Le produit du programme golf-études de l'école secondaire de l'Île jouait depuis déjà quatre ans sur le circuit NGA/Hooters, soit depuis sa graduation de l'université South Alabama, où il avait poursuivi son développement comme golfeur tout en obtenant un diplôme en finances.
En 2013, il avait terminé au 24e rang des boursiers de ce circuit, amassant près de 29600$ de gains en 17 tournois. À l'école de qualification de la PGA en novembre, il avait été éliminé à la deuxième des trois étapes menant à l'obtention d'une carte pour jouer sur le circuit Web.com, le principal circuit de développement de la PGA (l'équivalent de la Ligue américaine de hockey par rapport à la LNH).
Un parcours cahoteux
«L'élimination au deuxième tour du Q school avait été une bonne déception, et mes résultats de début d'année sur le NGA n'ont rien fait pour m'encourager (à continuer)», a indiqué le golfeur de 27 ans.
À son premier tournoi au début mars, la classique Spring Hill, il a joué des rondes de 72 et 75 qui se sont avérées insuffisantes pour franchir le cap de qualification. Il a ensuite dû déclarer forfait à son deuxième tournoi, il y a deux semaines, en raison d'un torticolis qui le rendait incapable de s'élancer. «Rien n'allait en ma faveur, j'ai pris ça comme un signe», dit Bussières.

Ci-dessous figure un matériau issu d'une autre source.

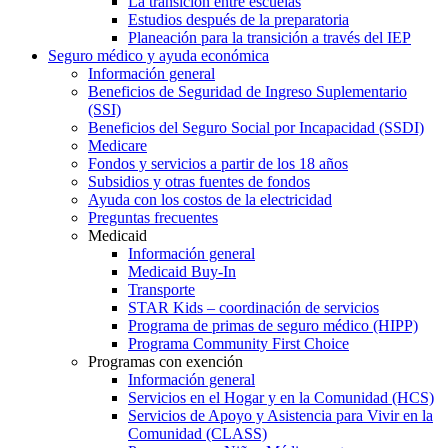
La transición entre escuelas
Estudios después de la preparatoria
Planeación para la transición a través del IEP
Seguro médico y ayuda económica
Información general
Beneficios de Seguridad de Ingreso Suplementario
(SSI)
Beneficios del Seguro Social por Incapacidad (SSDI)
Medicare
Fondos y servicios a partir de los 18 años
Subsidios y otras fuentes de fondos
Ayuda con los costos de la electricidad
Preguntas frecuentes
Medicaid
Información general
Medicaid Buy-In
Transporte
STAR Kids – coordinación de servicios
Programa de primas de seguro médico (HIPP)
Programa Community First Choice
Programas con exención
Información general
Servicios en el Hogar y en la Comunidad (HCS)
Servicios de Apoyo y Asistencia para Vivir en la
Comunidad (CLASS)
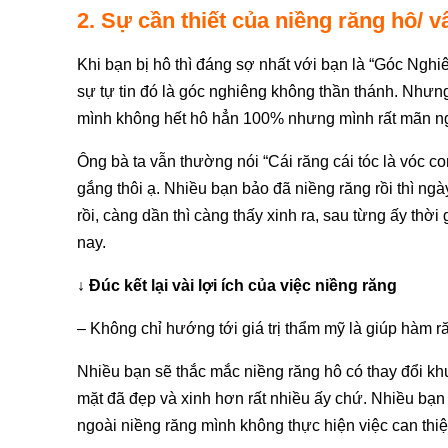
2. Sự cần thiết của niềng răng hô/ 
Khi bạn bị hô thì đáng sợ nhất với bạn là “Góc Ngh
sự tự tin đó là góc nghiêng không thần thánh.
Nhưng 
mình không hết hô hẳn 100% nhưng mình rất mãn ngu
Ông bà ta vẫn thường nói “Cái răng cái tóc là vóc 
gắng thôi ạ. Nhiều bạn bảo đã niềng răng rồi thì ng
rồi, càng dần thì càng thấy xinh ra, sau từng ấy thờ
nay.
↓ Đúc kết lại vài lợi ích của việc niềng răng
– Không chỉ hướng tới giá trị thẩm mỹ là giúp hàm 
Nhiều bạn sẽ thắc mắc niềng răng hô có thay đổi khu
mặt đã đẹp và xinh hơn rất nhiều ấy chứ. Nhiều bạn
ngoài niềng răng mình không thực hiện việc can thi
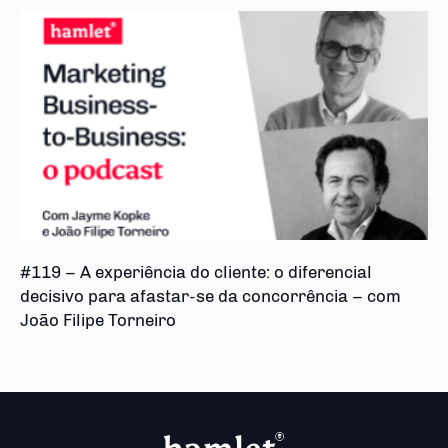
#119 – A experiência do cliente: o diferencial
decisivo para afastar-se da concorrência – com
João Filipe Torneiro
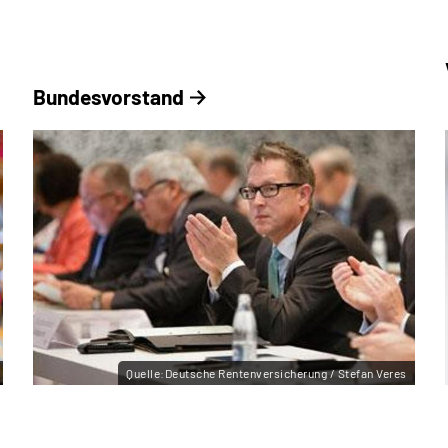
Bundesvorstand
Quelle:Deutsche Rentenversicherung / Stefan Veres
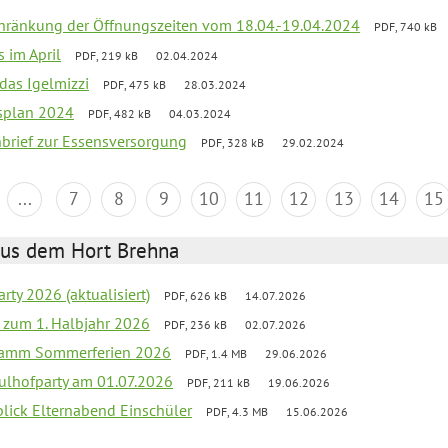
chränkung der Öffnungszeiten vom 18.04.-19.04.2024
PDF, 740 kB
s im April
PDF, 219 kB
02.04.2024
 das Igelmizzi
PDF, 475 kB
28.03.2024
esplan 2024
PDF, 482 kB
04.03.2024
nbrief zur Essensversorgung
PDF, 328 kB
29.02.2024
...
7
8
9
10
11
12
13
14
15
aus dem Hort Brehna
rty 2026 (aktualisiert)
PDF, 626 kB
14.07.2026
ef zum 1. Halbjahr 2026
PDF, 236 kB
02.07.2026
gramm Sommerferien 2026
PDF, 1.4 MB
29.06.2026
ulhofparty am 01.07.2026
PDF, 211 kB
19.06.2026
blick Elternabend Einschüler
PDF, 4.3 MB
15.06.2026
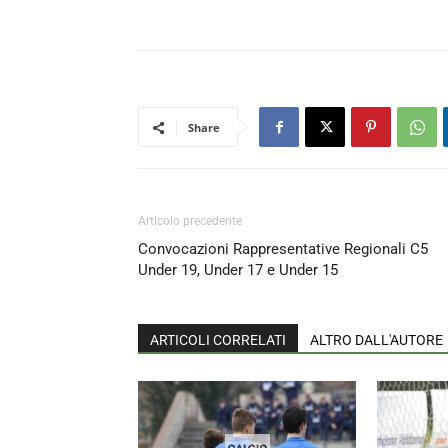
Share
Articolo precedente
Convocazioni Rappresentative Regionali C5
Under 19, Under 17 e Under 15
ARTICOLI CORRELATI
ALTRO DALL'AUTORE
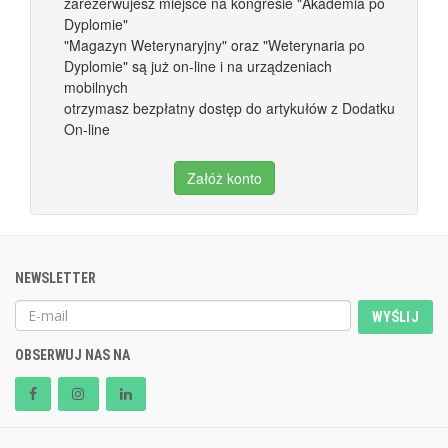
zarezerwujesz miejsce na kongresie "Akademia po
Dyplomie"
"Magazyn Weterynaryjny" oraz "Weterynaria po
Dyplomie" są już on-line i na urządzeniach
mobilnych
otrzymasz bezpłatny dostęp do artykułów z Dodatku
On-line
Załóż konto
NEWSLETTER
WYŚLIJ
OBSERWUJ NAS NA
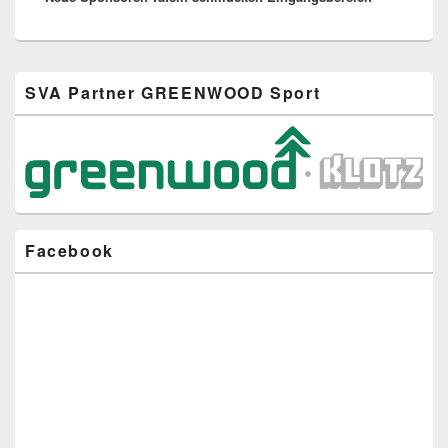
Primärer
SVA Partner GREENWOOD Sport
Seitenleisten-
Widgetbereich
Facebook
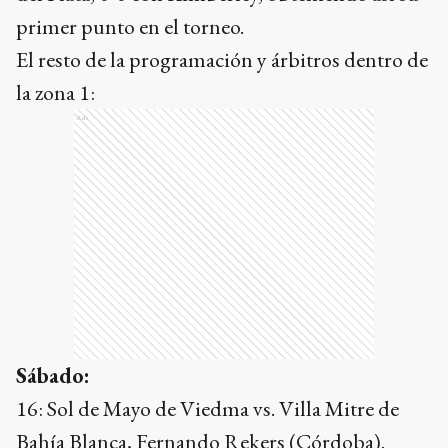
primer punto en el torneo.
El resto de la programación y árbitros dentro de
la zona 1:
Ads
Sábado:
16: Sol de Mayo de Viedma vs. Villa Mitre de
Bahía Blanca, Fernando Rekers (Córdoba).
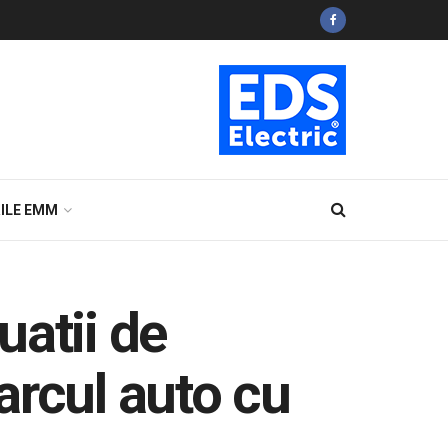
ILE EMM
uatii de
arcul auto cu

Celui-ci avait aussi tenté sa chance à la qualification du lundi de la Classique Honda, du circuit de la PGA, en février, sans succès. Il avait joué 70 à cette occasion, deux coups de mieux que Brad Fritsch, membre à part entière du circuit de la PGA pourtant (il y est parvenu à 35 ans), sauf qu'il n'était pas exempté pour ce tournoi. Il aurait fallu qu'ils jouent 64 ce jour-là pour se qualifier pour le tournoi.
C'est pour vous montrer à quel point il est difficile de faire son chemin dans la jungle du golf professionnel. Bussières, dont je couvre les activités depuis qu'il dominait les circuits junior et amateur québécois, a probablement tous les atouts pour réaliser son rêve. À 27 ans, il frappe la balle à 300 verges et a un bon jeu court. Il a aussi une bonne tête sur les épaules afin de composer avec les hauts et les bas de ce drôle de sport qu'est le golf.
Mais là, parce qu'il n'a pas les moyens financiers d'essayer d'atteindre son objectif, il doit s'arrêter, même s'il dit que ce n'est pas «définitif», qu'il pourrait tenter à nouveau sa chance quand ses finances seront en meilleur état. Il ne pouvait tout simplement pas se permettre les quelque 2700$ de frais d'inscriptions au tournoi de qualification du circuit PGA Canada, par exemple, et encore moins de payer toutes les dépenses rattachées à participer à sa dizaine de tournois à travers le Canada, dont celui du mois d'août au club Hylands d'Ottawa.
Je trouve ça triste, pour ne pas dire plate, que la communauté du golf de l'Outaouais ne lui ait pas donné les moyens d'aller jusqu'au bout de son rêve.